A) I believe that slowly it is being recognized in the Western Countries which have a high Vaccine coverage that now due to the Vaccine even if there are spikes the serious cases and deaths will be limited. The jury is still out on this but initial indicators all point towards that.
Under the circumstances what India will experience will depend on our pace of Vaccination. If we get to a 60% coverage of a single dose over the next 2-3 months we could potentially prevent more economic disruptions.
However, at this stage, it seems like Europe and USA are much better placed for sustainable recovery and this could put the Emerging Markets on the back burner for some time.
Earnings estimates are very aggressive in any case and downward revisions are more likely than not with or without a third wave.
Q) The year 2021 also marks 30 years of reforms for India. What is your take on that? For the market, it never looked back – do you feel that the current reform process are equally strong and will take economy to new highs?
A) The reform process has slowed down over the years with the growth of socialist handouts. Giveaways have been increasing over the years which some might argue is also necessary given our low social security coverage and the fact that not much was done on this front over the last many decades.
However, given that we have finite resources with our low tax to GDP and a negative trade balance the potential rate of growth which should have been in double digits unfortunately is 6-7% at this stage.
We need much deeper changes and reforms for us to reach this level. Costs, interest rates, productivity improvements from current levels need to be much better for sustainable double-digit growth. Let’s see what more the government does over the next 2-3 years.
Q) What is your call on the small & midcaps. This space has been resilient in the recent past and has outperformed the benchmark indices so far in 2021. Will the momentum continue in the second half as well?
A) Many Small and Midcaps are now trading at very high valuations. However, in a recovering economy with low interest rates new opportunities are coming up, and as such opportunities are always there in that space.

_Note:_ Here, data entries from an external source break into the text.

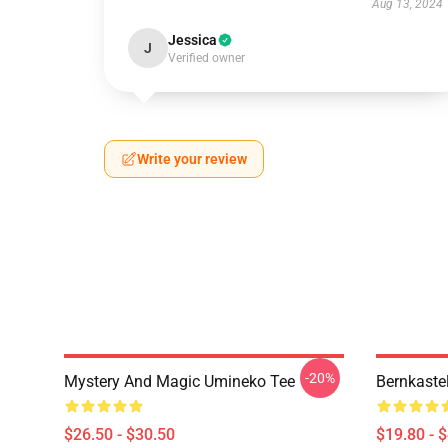
Aug 13, 2024
Jessica
J
Verified owner
Write your review
-20%
Mystery And Magic Umineko Tee
Bernkaste
$26.50 - $30.50
$19.80 - 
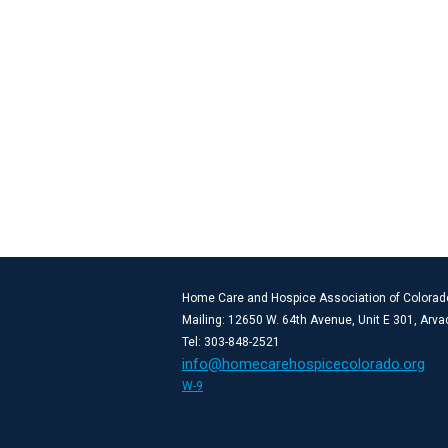
Home Care and Hospice Association of Colorad
Mailing: 12650 W. 64th Avenue, Unit E 301, Arv
Tel: 303-848-2521
info@homecarehospicecolorado.org
W-9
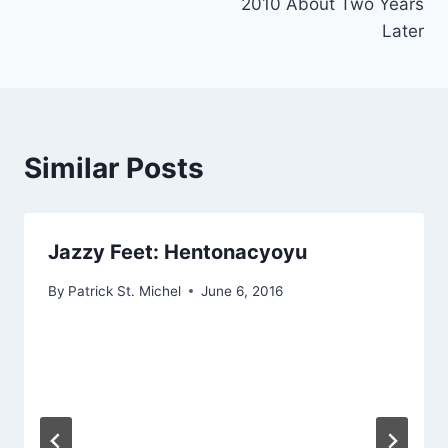
2010 About Two Years
Later
Similar Posts
Jazzy Feet: Hentonacyoyu
By
Patrick St. Michel
June 6, 2016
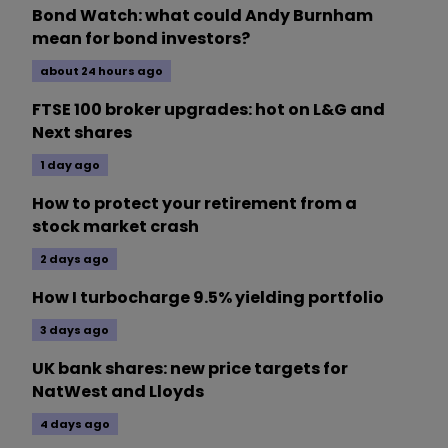
Bond Watch: what could Andy Burnham
mean for bond investors?
about 24 hours ago
FTSE 100 broker upgrades: hot on L&G and
Next shares
1 day ago
How to protect your retirement from a
stock market crash
2 days ago
How I turbocharge 9.5% yielding portfolio
3 days ago
UK bank shares: new price targets for
NatWest and Lloyds
4 days ago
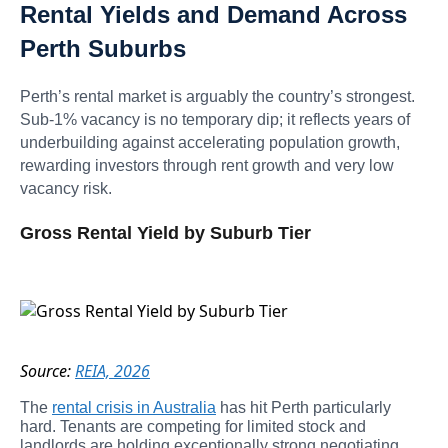
Rental Yields and Demand Across
Perth Suburbs
Perth’s rental market is arguably the country’s strongest.
Sub-1% vacancy is no temporary dip; it reflects years of
underbuilding against accelerating population growth,
rewarding investors through rent growth and very low
vacancy risk.
Gross Rental Yield by Suburb Tier
Source:
REIA, 2026
The
rental crisis in Australia
has hit Perth particularly
hard. Tenants are competing for limited stock and
landlords are holding exceptionally strong negotiating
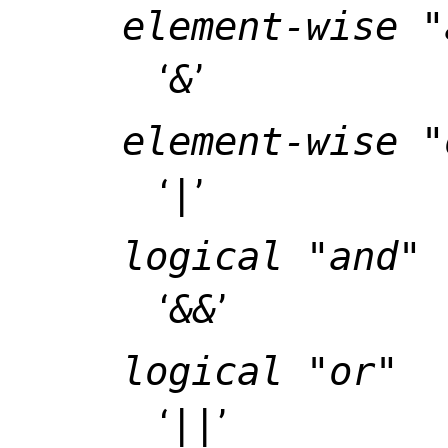
element-wise "
‘
&
’
element-wise "
‘
|
’
logical "and"
‘
&&
’
logical "or"
‘
||
’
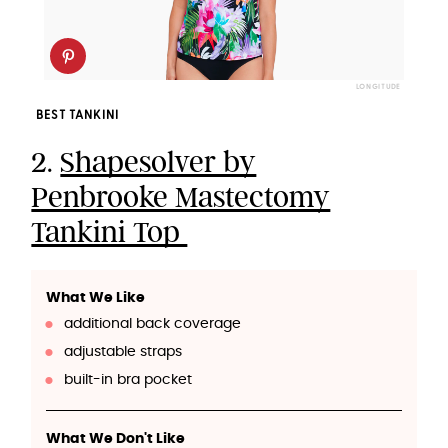
LONGITUDE
BEST TANKINI
2.
Shapesolver by
Penbrooke Mastectomy
Tankini Top
What We Like
additional back coverage
adjustable straps
built-in bra pocket
What We Don't Like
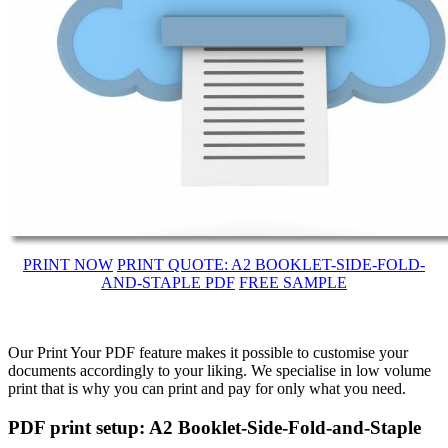
PRINT NOW
PRINT QUOTE: A2 BOOKLET-SIDE-FOLD-
AND-STAPLE PDF
FREE SAMPLE
Our Print Your PDF feature makes it possible to customise your
documents accordingly to your liking. We specialise in low volume
print that is why you can print and pay for only what you need.
PDF print setup: A2 Booklet-Side-Fold-and-Staple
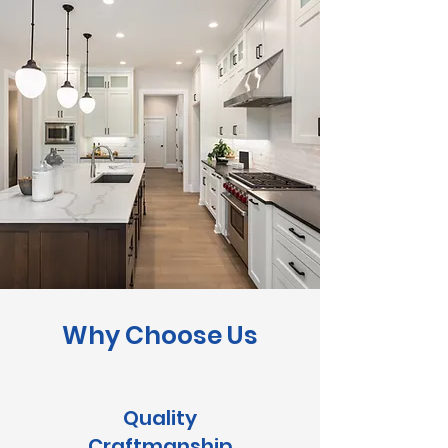
Why Choose Us
Quality
Craftmanship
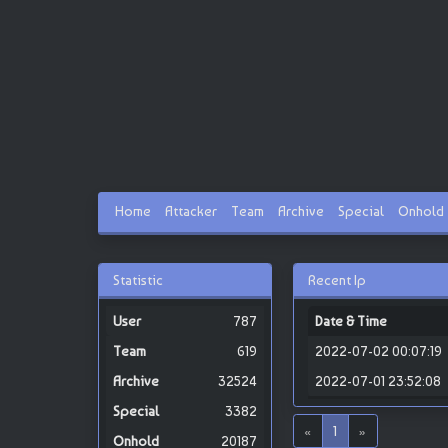
Home
Attacker
Team
Archive
Special
Onhold
Statistic
Recent Ip
787
Date & Time
619
2022-07-02 00:07:19
32524
2022-07-01 23:52:08
3382
«
1
»
20187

Valuations of the Small and Midcap universe as a whole is very stretched now and many fancied stocks of this segment trade at valuations of 100X earnings plus.
These valuations are not sustainable and overall risks are high and investors should be careful about where they are investing into. The same momentum is unlikely to last now.
Q) Someone said that don’t chase what has done well in the last six months. Do see the underperformers of 2021 making a comeback in the second half?
A) Yes this is a very realistic assumption. Most investors are chasing the same stocks which is taking the valuations higher and higher.
For discerning investors opportunities are huge and I am finding such opportunities where contrarian investing can play out.
Capex cycle recovery and infrastructure and green investments are a reality and companies in these segments will also give good opportunities.
Q) Any sector that could emerge as a Dark Horse towards the close of 2021?
A) I believe that infrastructure companies will strong balance sheets, capital good companies, as well as some companies in Real Estate which are under-owned, could emerge as good contrarian bets over the next year.